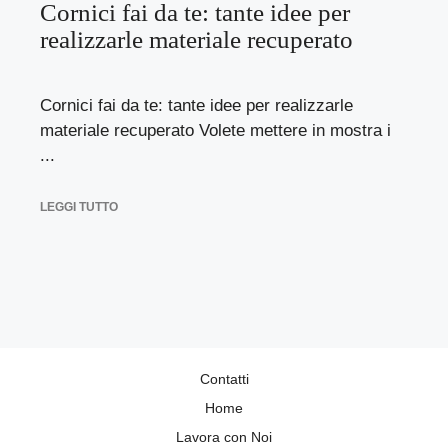
Cornici fai da te: tante idee per
realizzarle materiale recuperato
Cornici fai da te: tante idee per realizzarle
materiale recuperato Volete mettere in mostra i
...
LEGGI TUTTO
Contatti
Home
Lavora con Noi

■ ■ ■ ■

Task item: Drop the images and copy all the data exactly.

Exercise result:
Cornici fai da te: tante idee per
realizzarle materiale recuperato
Cornici fai da te: tante idee per realizzarle
materiale recuperato Volete mettere in mostra i
...
LEGGI TUTTO
Contatti
Home
Lavora con Noi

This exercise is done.